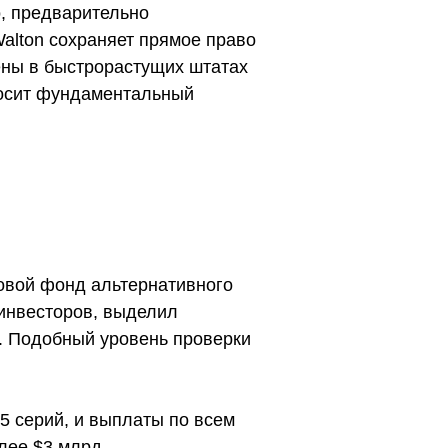
о, предварительно
lton сохраняет прямое право
чены в быстрорастущих штатах
носит фундаментальный
ровой фонд альтернативного
инвесторов, выделил
и. Подобный уровень проверки
5 серий, и выплаты по всем
лее $3 млрд.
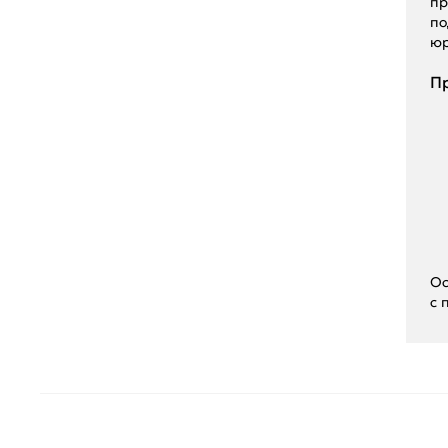
пр
по
юр
Пр
Ос
с 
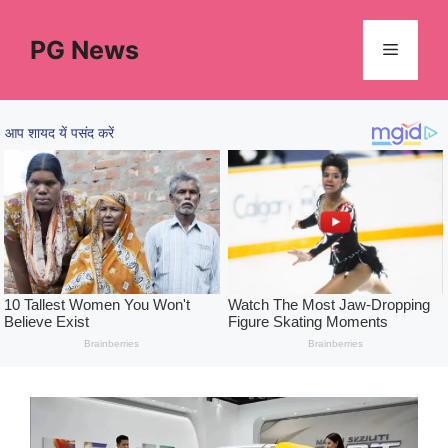
Skip
to
PG News
Menu
content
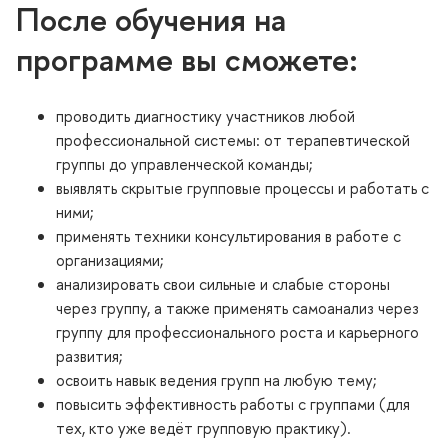
После обучения на
программе вы сможете:
проводить диагностику участников любой
профессиональной системы: от терапевтической
руппы до управленческой команды;
ыявлять скрытые групповые процессы и работать с
ними;
применять техники консультирования в работе с
организациями;
анализировать свои сильные и слабые стороны
через группу, а также применять самоанализ через
руппу для профессионального роста и карьерного
развития;
освоить навык ведения групп на любую тему;
повысить эффективность работы с группами (для
тех, кто уже ведёт групповую практику).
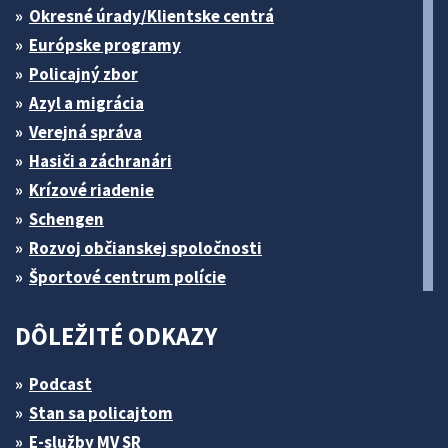
Okresné úrady/Klientske centrá
Európske programy
Policajný zbor
Azyl a migrácia
Verejná správa
Hasiči a záchranári
Krízové riadenie
Schengen
Rozvoj občianskej spoločnosti
Športové centrum polície
DÔLEŽITÉ ODKAZY
Podcast
Stan sa policajtom
E-služby MV SR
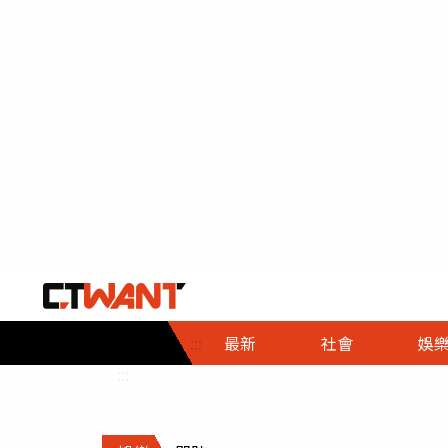
社會首頁
娛樂首頁
財經首頁
政
:::
最新
社會
娛
時事
即時
熱線
:::
直擊
大條
人物
調查
專題
３Ｃ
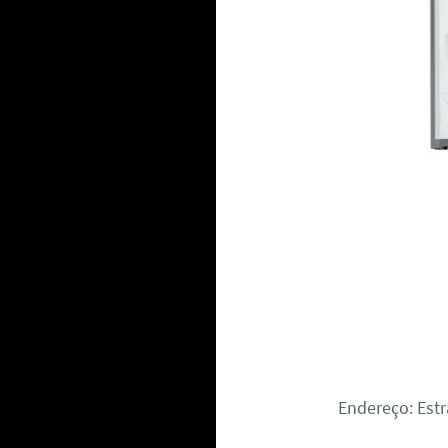
Endereço: Estr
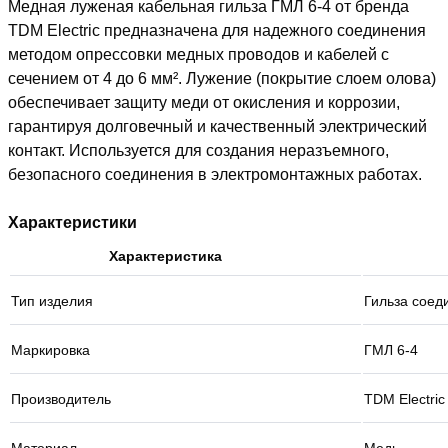
Медная луженая кабельная гильза ГМЛ 6-4 от бренда
TDM Electric предназначена для надежного соединения
методом опрессовки медных проводов и кабелей с
сечением от 4 до 6 мм². Лужение (покрытие слоем олова)
обеспечивает защиту меди от окисления и коррозии,
гарантируя долговечный и качественный электрический
контакт. Используется для создания неразъемного,
безопасного соединения в электромонтажных работах.
Характеристики
Характеристика
Тип изделия
Гильза соед
Маркировка
ГМЛ 6-4
Производитель
TDM Electric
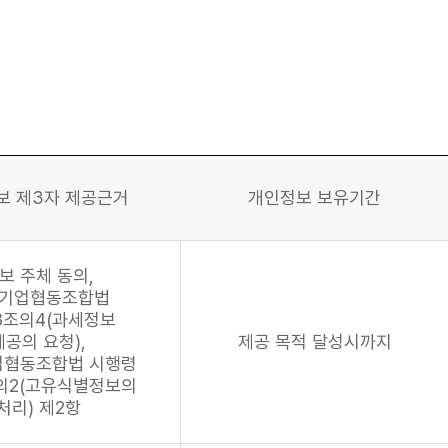
보 제3자 제공근거
개인정보 보유기간
보 주체 동의,
기업협동조합법
8조의4(과세정보
제공의 요청),
제공 목적 달성시까지
업협동조합법 시행령
의2(고유식별정보의
처리) 제2항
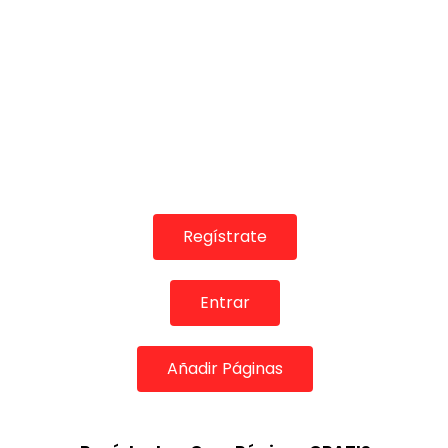
02:55
02:21
REVISTAS DIGITALES
REVISTAS DIGITA
Pedro el Granaíno, en el
Estrella Mo
Concurso Nacional de Córdoba
de Cordob
DE FLAMENCO TV
23/08/2016
DE FLAMENC
0
1.7K
1
0
0
1.3K
Regístrate
Entrar
Añadir Páginas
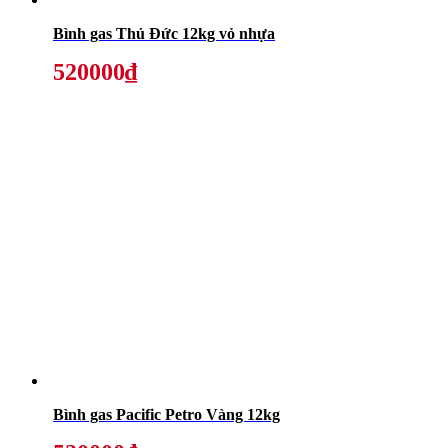
Bình gas Thủ Đức 12kg vỏ nhựa
520000₫
Bình gas Pacific Petro Vàng 12kg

▶ [Task statement]:
Lines holding "применять": count them across the data and reply with the number alone.

▶ [Task answer]:
2